= The problem =
Copy each entry below unchanged; the images do not go in the copy.

◆ ◆ ◆ ◆

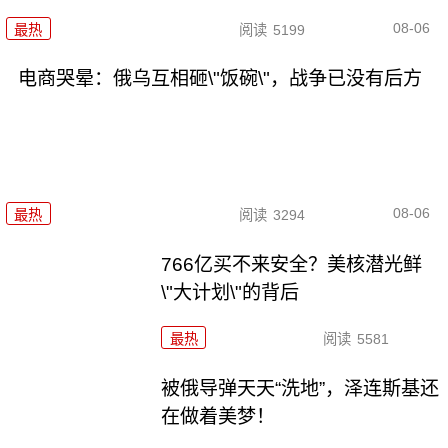
08-06
最热
阅读
5199
电商哭晕：俄乌互相砸\"饭碗\"，战争已没有后方
08-06
最热
阅读
3294
766亿买不来安全？美核潜光鲜
\"大计划\"的背后
最热
阅读
5581
被俄导弹天天“洗地”，泽连斯基还
在做着美梦！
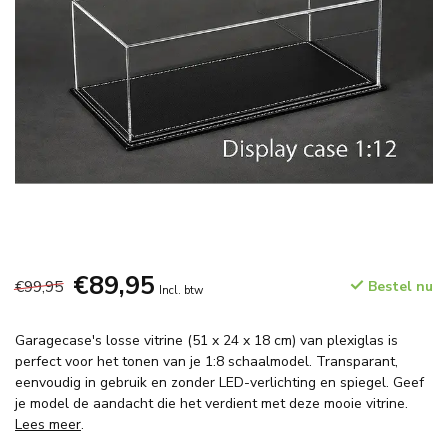
€89,95
€99,95
Bestel nu
Incl. btw
Garagecase's losse vitrine (51 x 24 x 18 cm) van plexiglas is
perfect voor het tonen van je 1:8 schaalmodel. Transparant,
eenvoudig in gebruik en zonder LED-verlichting en spiegel. Geef
je model de aandacht die het verdient met deze mooie vitrine.
Lees meer
.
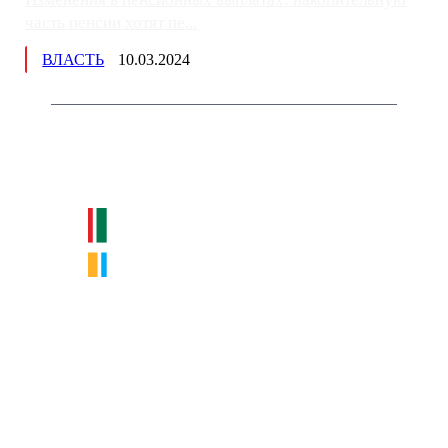
часть пенсии хотят пе...
ВЛАСТЬ
10.03.2024
Немного о нас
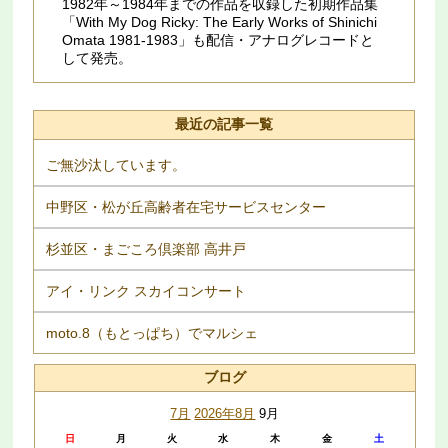
1982年～1984年までの作品を収録した初期作品集
「With My Dog Ricky: The Early Works of Shinichi
Omata 1981​-​1983」も配信・アナログレコードと
して発売。
最近の記事一覧
ご無沙汰しています。
中野区・松が丘高齢者在宅サービスセンター
杉並区・まごころ倶楽部 高井戸
アイ・リンク スカイコンサート
moto.8（もとっぱち）でマルシェ
ブログ
7月
2026年8月
9月
日
月
火
水
木
金
土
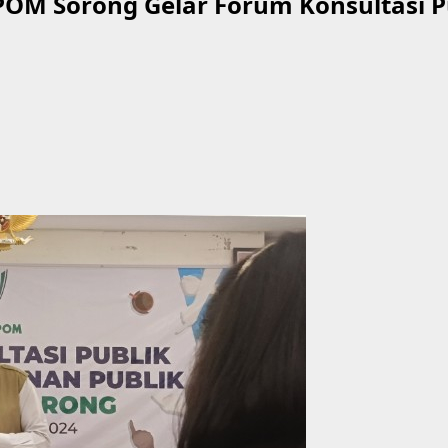
 POM Sorong Gelar Forum Konsultasi 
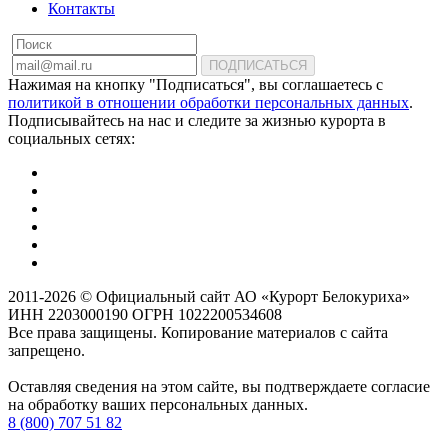
Контакты
ПОДПИСАТЬСЯ
Нажимая на кнопку "Подписаться", вы соглашаетесь с
политикой в отношении обработки персональных данных
.
Подписывайтесь на нас и следите за жизнью курорта в
социальных сетях:
2011-2026 © Официальный сайт АО «Курорт Белокуриха»
ИНН 2203000190 ОГРН 1022200534608
Все права защищены. Копирование материалов с сайта
запрещено.
Оставляя сведения на этом сайте, вы подтверждаете согласие
на обработку ваших персональных данных.
8 (800) 707 51 82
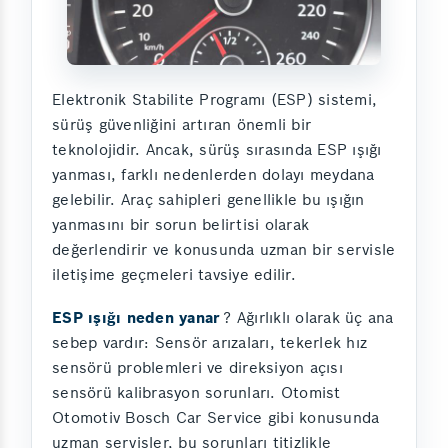
Elektronik Stabilite Programı (ESP) sistemi,
sürüş güvenliğini artıran önemli bir
teknolojidir. Ancak, sürüş sırasında ESP ışığı
yanması, farklı nedenlerden dolayı meydana
gelebilir. Araç sahipleri genellikle bu ışığın
yanmasını bir sorun belirtisi olarak
değerlendirir ve konusunda uzman bir servisle
iletişime geçmeleri tavsiye edilir.
ESP ışığı neden yanar
? Ağırlıklı olarak üç ana
sebep vardır: Sensör arızaları, tekerlek hız
sensörü problemleri ve direksiyon açısı
sensörü kalibrasyon sorunları. Otomist
Otomotiv Bosch Car Service gibi konusunda
uzman servisler, bu sorunları titizlikle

◆ ◆ ◆ ◆

= Output of the task =
08-06
最热
阅读
5199
电商哭晕：俄乌互相砸\"饭碗\"，战争已没有后方
08-06
最热
阅读
3294
766亿买不来安全？美核潜光鲜
\"大计划\"的背后
最热
阅读
5581
被俄导弹天天“洗地”，泽连斯基还
在做着美梦！
€89,95
€99,95
Bestel nu
Incl. btw
Garagecase's losse vitrine (51 x 24 x 18 cm) van plexiglas is
perfect voor het tonen van je 1:8 schaalmodel. Transparant,
eenvoudig in gebruik en zonder LED-verlichting en spiegel. Geef
je model de aandacht die het verdient met deze mooie vitrine.
Lees meer
.
часть пенсии хотят пе...
ВЛАСТЬ
10.03.2024
Немного о нас
1982年～1984年までの作品を収録した初期作品集
「With My Dog Ricky: The Early Works of Shinichi
Omata 1981​-​1983」も配信・アナログレコードと
して発売。
最近の記事一覧
ご無沙汰しています。
中野区・松が丘高齢者在宅サービスセンター
杉並区・まごころ倶楽部 高井戸
アイ・リンク スカイコンサート
moto.8（もとっぱち）でマルシェ
ブログ
7月
2026年8月
9月
日
月
火
水
木
金
土
 POM Sorong Gelar Forum Konsultasi 
Контакты
ПОДПИСАТЬСЯ
Нажимая на кнопку "Подписаться", вы соглашаетесь с
политикой в отношении обработки персональных данных
.
Подписывайтесь на нас и следите за жизнью курорта в
социальных сетях:
2011-2026 © Официальный сайт АО «Курорт Белокуриха»
ИНН 2203000190 ОГРН 1022200534608
Все права защищены. Копирование материалов с сайта
запрещено.
Оставляя сведения на этом сайте, вы подтверждаете согласие
на обработку ваших персональных данных.
8 (800) 707 51 82
Elektronik Stabilite Programı (ESP) sistemi,
sürüş güvenliğini artıran önemli bir
teknolojidir. Ancak, sürüş sırasında ESP ışığı
yanması, farklı nedenlerden dolayı meydana
gelebilir. Araç sahipleri genellikle bu ışığın
yanmasını bir sorun belirtisi olarak
değerlendirir ve konusunda uzman bir servisle
iletişime geçmeleri tavsiye edilir.
ESP ışığı neden yanar
? Ağırlıklı olarak üç ana
sebep vardır: Sensör arızaları, tekerlek hız
sensörü problemleri ve direksiyon açısı
sensörü kalibrasyon sorunları. Otomist
Otomotiv Bosch Car Service gibi konusunda
uzman servisler, bu sorunları titizlikle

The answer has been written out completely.